I lay on the floor in the living room without a speck of furniture and watched the leaves fall past the windows and thought, Now I’m safe. While I lived there, my dreams talked to me and my heart sang every morning when I saw sunlight pouring through the back porch—about the only place it poured. I loved that place to death and it seemed to love me in return. I healed a rotten back problem by lying on the old, weird cement table that sat in the back yard, big enough for a human sacrifice.
When I left that house and those trees, I felt pretty sure, and I still do, that I was leaving something profoundly healing and important; it was like a second marriage.
So this is something of what I found in The Evening Hour. Whatever your beliefs, and whether you believe that God talks to us—in nature, in the places we know and love, in the people we see each day, in dreams—or not, it’s a novel that offers an aching glimpse of how to listen. I am still thinking about it, and still listening.
.
If you would like to read more about mountain-top removal, check out this thorough, extensive report by John McQuaid.

beautiful, gina
i have been thinking a lot about SAFETY these days, as you can imagine
where are the places that feed us, and what does peace sound like?

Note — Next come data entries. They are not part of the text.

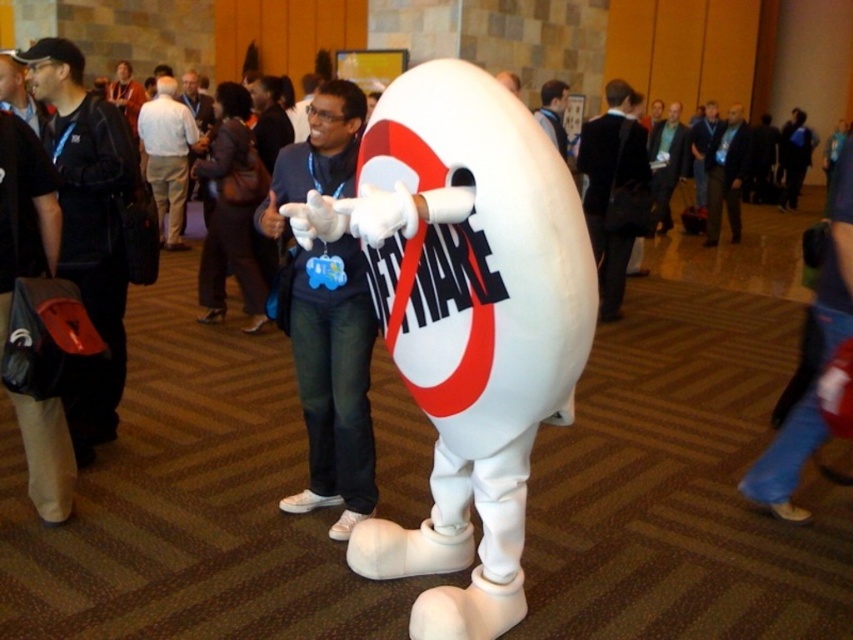 Question: Is dark blue jacket at center in front of green fabric shirt at center?

Choices:
 (A) no
 (B) yes

Answer: (A)

Question: Is black leather jacket at left smaller than dark blue jacket at center?

Choices:
 (A) yes
 (B) no

Answer: (A)

Question: Among these points, which one is nearest to the camera?

Choices:
 (A) (544, 93)
 (B) (695, 125)
 (C) (178, 120)

Answer: (A)

Question: Which point is farther to the camera?

Choices:
 (A) (160, 83)
 (B) (704, 141)
 (C) (619, 189)
 (D) (653, 180)

Answer: (B)

Question: Which of these objects is positioned closest to the white fabric shirt at center?

Choices:
 (A) dark blue jacket at center
 (B) dark blue jeans at center
 (C) matte black jacket at upper center

Answer: (C)

Question: Can you confirm if white foam mascot at center is positioned above white cotton shirt at center?

Choices:
 (A) no
 (B) yes

Answer: (A) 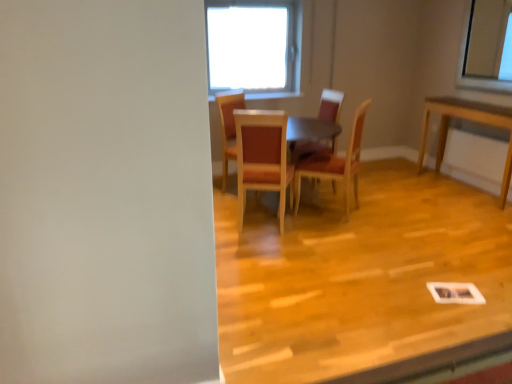 Question: From a real-world perspective, is wooden chair at center, which ranks as the third chair in right-to-left order, located beneath wooden floor at center?

Choices:
 (A) yes
 (B) no

Answer: (B)

Question: Does wooden chair at center, which ranks as the third chair in right-to-left order, have a larger size compared to wooden floor at center?

Choices:
 (A) yes
 (B) no

Answer: (B)

Question: Is wooden chair at center, positioned as the second chair in left-to-right order, thinner than wooden floor at center?

Choices:
 (A) no
 (B) yes

Answer: (B)

Question: From the image's perspective, does wooden chair at center, which ranks as the third chair in right-to-left order, appear lower than wooden floor at center?

Choices:
 (A) no
 (B) yes

Answer: (A)

Question: Does wooden chair at center, which ranks as the third chair in right-to-left order, come behind wooden floor at center?

Choices:
 (A) yes
 (B) no

Answer: (A)

Question: Looking at the image, does wooden chair at center, marked as the first chair in a left-to-right arrangement, seem bigger or smaller compared to wooden chair at center, which appears as the third chair when viewed from the left?

Choices:
 (A) small
 (B) big

Answer: (A)

Question: From their relative heights in the image, would you say wooden chair at center, marked as the first chair in a left-to-right arrangement, is taller or shorter than wooden chair at center, which appears as the third chair when viewed from the left?

Choices:
 (A) tall
 (B) short

Answer: (B)

Question: Is wooden chair at center, acting as the fourth chair starting from the right, situated inside wooden chair at center, which appears as the third chair when viewed from the left, or outside?

Choices:
 (A) outside
 (B) inside

Answer: (A)

Question: Does point (226, 127) appear closer or farther from the camera than point (313, 144)?

Choices:
 (A) closer
 (B) farther

Answer: (A)

Question: In the image, is wooden chair at center, the fourth chair when ordered from left to right, positioned in front of or behind wooden table at center?

Choices:
 (A) behind
 (B) front

Answer: (B)

Question: Is wooden chair at center, the fourth chair when ordered from left to right, taller or shorter than wooden table at center?

Choices:
 (A) short
 (B) tall

Answer: (B)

i loved this — but my heart hurts for the people who’ve had to watch their worlds destroyed…..
Eileen, thank you. Thought about you while I wrote it. Philadelphia was my second home. Atlanta my third. Brookhaven, especially, will always have my heart. These bland suburbs are safe in one way, dangerous in another. I love your question: where are the places that feed us? Remind me on Thurs. to tell you about the dream where I met the wolf and the desert king.
I think you’ve outdone yourself here, Gina, and that takes some outdoing. Amazing piece.

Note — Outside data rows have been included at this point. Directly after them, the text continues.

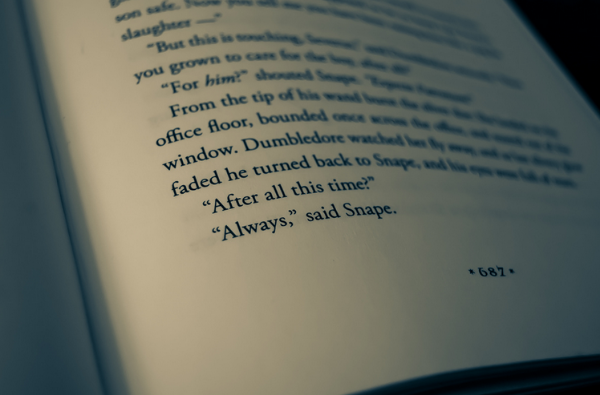 The height and width of the screenshot is (395, 600). Identify the location of word 'floor'. (228, 123). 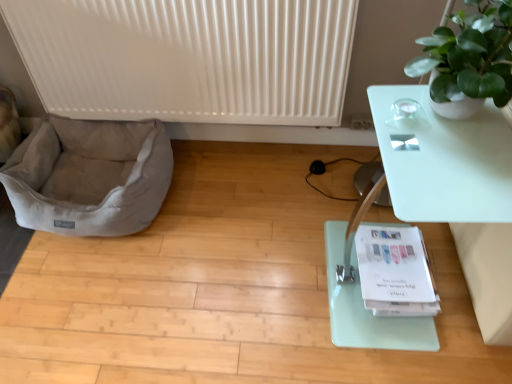 I want to click on vacant space in green matte plant at upper right (from a real-world perspective), so click(450, 120). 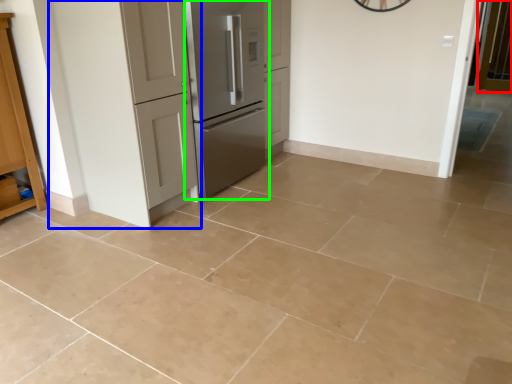 Question: Based on their relative distances, which object is farther from screen door (highlighted by a red box)? Choose from door (highlighted by a blue box) and refrigerator (highlighted by a green box).

Choices:
 (A) door
 (B) refrigerator

Answer: (A) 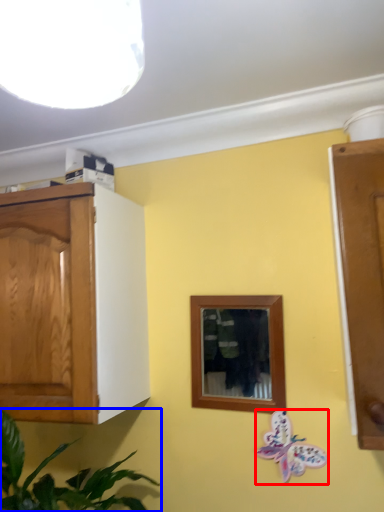 Question: Among these objects, which one is farthest to the camera, butterfly (highlighted by a red box) or houseplant (highlighted by a blue box)?

Choices:
 (A) butterfly
 (B) houseplant

Answer: (A)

Glad you liked it, Dave. This book sure got under my skin — it wouldn’t leave me alone even after I’d written myself into several corners with the original review of it.

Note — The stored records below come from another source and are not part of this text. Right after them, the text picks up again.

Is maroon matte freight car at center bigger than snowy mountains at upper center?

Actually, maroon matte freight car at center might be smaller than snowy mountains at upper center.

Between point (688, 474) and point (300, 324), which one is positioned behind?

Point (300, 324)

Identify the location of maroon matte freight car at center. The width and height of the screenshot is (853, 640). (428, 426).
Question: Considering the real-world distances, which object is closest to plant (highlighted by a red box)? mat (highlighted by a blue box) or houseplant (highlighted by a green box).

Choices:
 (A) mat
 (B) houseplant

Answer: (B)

Another book I’ll have to borrow. Gina, you may be the only writer who adds the perfect soundtrack to her words. Moving review.
I’m dealing with the transformation of place over here in Avondale and what progress means on the ground; the loss of hundred year old trees and relocated birds. It’s a sad thing to watch.
It sure does a number on you to watch a neighborhood go from affordable to gentrified, as houses no one you know can ever buy go up and trees that have sheltered it all from noise and extreme heat/cold changes go down. I saw it turn Brookhaven into a showroom, and I’m glad I was long gone when the WalMart went in on Peachtree.
Even here, in leafy Sagamore Hills, the removal of a next-door neighbor’s pines, front and back, has left our house colder in the winter and hotter in the summer. The noise baffle is disappearing; at night, traffic sounds no longer die down.
But for all these complaints, nothing could compare to an entire town under the big boot of a corporate coal company. Like Big Oil (or Big Anything), they have no soul, no plan for the future except profits. And it’s clear that none of this — not the WalMart in Avondale or the restructuring of Brookhaven — would happen in an area where wealthy people live. The vulnerable can always fight back, but not without numbers and solidarity to balance the power. That’s what the unions knew so well.
And speaking of fights, may your campaign against WalMart turn in Avondale’s favor!
ps – the proposed Walmart is in Decatur at Suburban Plaza. Avondale Estates denied them access within city limits in 2005 and won.
The Plaza is in ‘greater’ Decatur in Dekalb county, so it doesn’t fall within that city’s limits, unfortunately. But thanks for the thought!
I want to drop everything and read this book. And like so many of us, I am seeking safety, that elusive thing.